Em seguida, começou esta semana ameaçando um repórter do jornal O Globo que lhe fez uma pergunta óbvia, e de aparentemente fácil resposta, a uma questão de interesse público, por dizer respeito àquilo que o professor Delfim Netto chama de mais sensível órgão do corpo humano: o bolso.

O jornalista questionou-o sobre R$ 89 mil em cheques de seu amigo desde os tempos da brigada de paraquedistas do Exército, Fabrício Queiroz, e da mulher deste, Márcia Aguiar, depositados em contas da primeira-dama, Michelle Bolsonaro. Outro repórter, do G1, lhe perguntou, em seguida, sobre movimentação de contas de uma loja de chocolate da empresa de seu primogênito, o filho zero senador Flávio. Disse que não responderia às perguntas. E, ao ser novamente questionado sobre os cheques para Michelle, dirigiu-se aos jornalistas e ameaçou quem a fez: “Eu vou encher a boca desse cara na porrada”. Na sequência, emendou: “Minha vontade é encher tua boca na porrada, tá?”.

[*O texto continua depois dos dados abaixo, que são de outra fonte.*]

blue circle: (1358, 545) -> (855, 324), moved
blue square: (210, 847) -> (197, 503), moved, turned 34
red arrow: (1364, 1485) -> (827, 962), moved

A reação foi estúpida, desapropriada para o lugar (a catedral) e encerrou o breve período em que o capitão de milícias interpretou o papel de “Jairzinho paz e amor”, iniciado com a prisão de Queiroz no falso escritório de seu advogado Frederick Wassef em Atibaia, em 18 de junho. A alta nos índices de popularidade, conforme pesquisa Datafolha, teria sido, segundo vários analistas, provocada pela trégua que desde então concedeu a repórteres abelhudos e adversários contumazes. Tudo foi rompido, contudo, depois dos afagos recebidos na viagem ao Nordeste. Além, é claro, da covardia generalizada dos chefões das instituições republicanas que se arvoram em defensoras da democracia sempre que seus arreganhos nazi-fascistoides põem em risco os pilares que sustentam a ainda tida como frágil democracia sob os ditames da Constituição de 1988. Qualquer brasileiro maior de 10 anos desconfia de qualquer aceno pacífico de um político do baixíssimo clero cujo sucesso, que vem garantindo sua sobrevivência nos últimos 30 anos, tem dependido apenas de seus notórios maus bofes.

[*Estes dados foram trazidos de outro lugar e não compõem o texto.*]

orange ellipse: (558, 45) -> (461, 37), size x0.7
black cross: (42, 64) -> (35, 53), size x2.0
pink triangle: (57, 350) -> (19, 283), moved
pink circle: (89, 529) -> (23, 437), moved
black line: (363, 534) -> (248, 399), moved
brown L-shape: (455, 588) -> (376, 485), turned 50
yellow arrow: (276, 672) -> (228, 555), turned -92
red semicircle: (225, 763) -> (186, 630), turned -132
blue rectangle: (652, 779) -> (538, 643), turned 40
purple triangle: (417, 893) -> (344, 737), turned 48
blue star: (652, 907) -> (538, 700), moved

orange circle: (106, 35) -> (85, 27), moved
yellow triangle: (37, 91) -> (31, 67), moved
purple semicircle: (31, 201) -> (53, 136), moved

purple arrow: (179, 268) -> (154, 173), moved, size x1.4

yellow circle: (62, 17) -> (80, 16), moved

Bolsonaro já sobrevoou manifestações públicas pelo fechamento do Congresso Nacional e do Supremo Tribunal Federal (STF) na Esplanada dos Ministérios, ao lado de seu ministro da Defesa, general Fernando Azevedo e Silva, de óculos escuros à Pinochet. Já discursou à frente do Quartel-General do Exército, o tal Forte Apache, apoiando fanáticos que gritavam essas mesmas palavras de ordem. E tem uma extensa folha corrida de violação da Lei de Segurança Nacional, incorporada à Constituição, sem que o procurador-geral da República, Augusto Aras, travestido de seu despachante-mor, se pronuncie contra. Nem que o presidente da Câmara dos Deputados, Rodrigo Maia, espane o pó dos mais de 30 pedidos de impeachment guardados em sua gaveta pela alegada razão de que não obteriam os dois terços de votos necessários para a abertura de um processo a ser julgado no Senado ou de uma queixa-crime, sob apreciação do STF.

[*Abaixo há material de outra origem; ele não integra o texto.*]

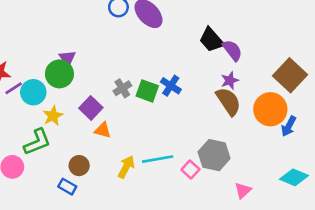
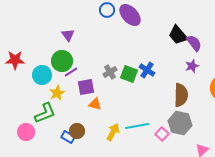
purple triangle: (67, 58) -> (68, 35), moved
purple line: (14, 88) -> (71, 72), moved
brown semicircle: (228, 101) -> (181, 95), moved, turned 35
purple square: (91, 108) -> (86, 87), turned 36
blue rectangle: (67, 187) -> (68, 137), moved

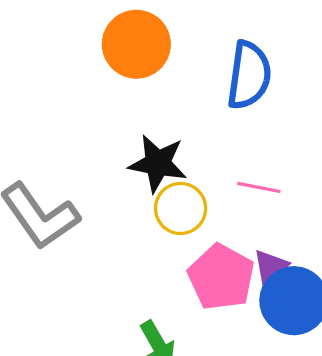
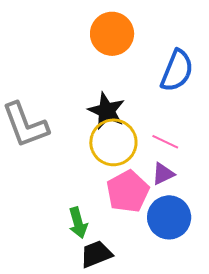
yellow circle: (181, 208) -> (113, 142), size x1.4
purple triangle: (270, 267) -> (163, 174), moved

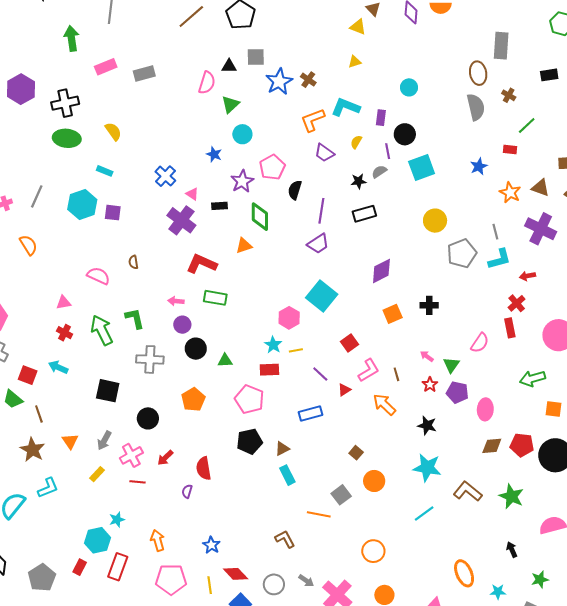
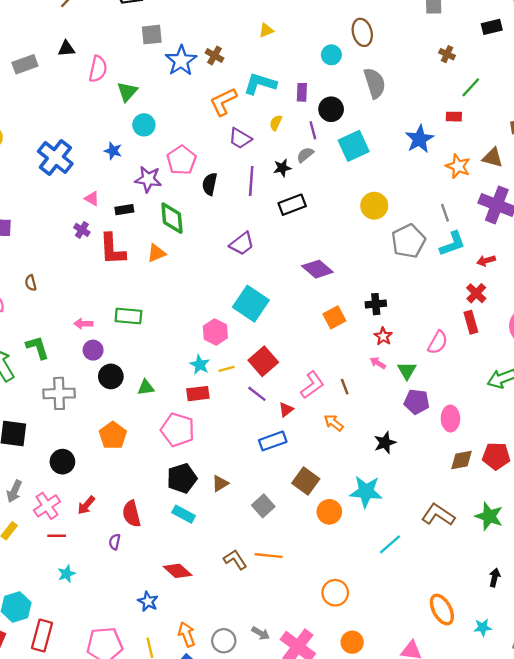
black triangle: (229, 66) -> (66, 49), moved
brown ellipse: (478, 73) -> (362, 32), moved
gray semicircle: (476, 107) -> (375, 83), moved
blue star: (479, 166) -> (419, 139), size x1.4
blue cross: (165, 176) -> (55, 158), moved, size x1.4
purple star: (242, 181) -> (148, 179), turned -30
purple line: (321, 211) -> (251, 181), moved
purple cross: (181, 220) -> (82, 230), size x0.5
red L-shape: (202, 264) -> (112, 249), moved, turned -112
purple diamond: (381, 271) -> (317, 269), turned 72
red square: (349, 343) -> (263, 361), moved, size x1.4
red star: (430, 385) -> (383, 336), moved
orange arrow: (384, 405) -> (334, 423), size x0.7
blue rectangle: (311, 414) -> (273, 441), moved
black star: (427, 425) -> (385, 443), turned -30
brown square: (356, 453) -> (306, 481), size x1.6
cyan star: (427, 468) -> (366, 492), moved
cyan rectangle: (287, 475) -> (184, 514), moved, turned -30
gray square: (341, 495) -> (263, 506), moved
cyan star: (117, 520) -> (67, 574), moved
brown L-shape: (285, 539) -> (235, 560), moved
orange arrow: (158, 540) -> (187, 634), moved
black arrow: (512, 550) -> (495, 577), turned 42
red diamond: (236, 574) -> (178, 571), moved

As reações a respeito após a investidura do “primeiro magistrado” na condição de “Maçaranduba do Executivo” explicam, embora não justifiquem, a pusilanimidade geral. Maia, de olho na reeleição para a presidência da Câmara, proibida pela Constituição e pelo regimento interno da Casa, saiu-se com a bela frase inócua de sempre: “A liberdade de imprensa é inegociável”. Bidu! E daí? O novo líder do governo, Ricardo Barros, dos baixos de sua subserviência aos presidentes a que serviu – Fernando Henrique, Lula, Dilma e Temer – pôs a máxima acaciana do chefe da Mesa em seu devido lugar. “Conhecemos Bolsonaro há 28 anos, ele sempre foi assim e não vai mudar”, disse, em entrevista à Rádio Jovem Pan. Só faltou pespegar-lhe um beijo na bochecha para desafiar o isolamento social contra a covid-19 e cochichar: “Garoto traquinas…”.

Nada justifica a inércia dos falsos guardiões da democracia. A liberdade de expressão não é garantia para os meios de comunicação, mas para os cidadãos, que têm o direito sagrado de saber como o dinheiro dos impostos é gasto pelos poderosos que elegem. Não há dispositivo constitucional que garanta a quem tenha sido empossado legitimamente, após a vitória numa eleição livre e justa, a posse dos recursos de todos. O presidente covarde que agride repórteres, porque não se justifica o injustificável, não tem o direito de se locupletar com a pusilanimidade dos chefes de outros Poderes, que têm o dever de zelar pelos eleitores, e não pelos ilícitos privilégios dos eleitos.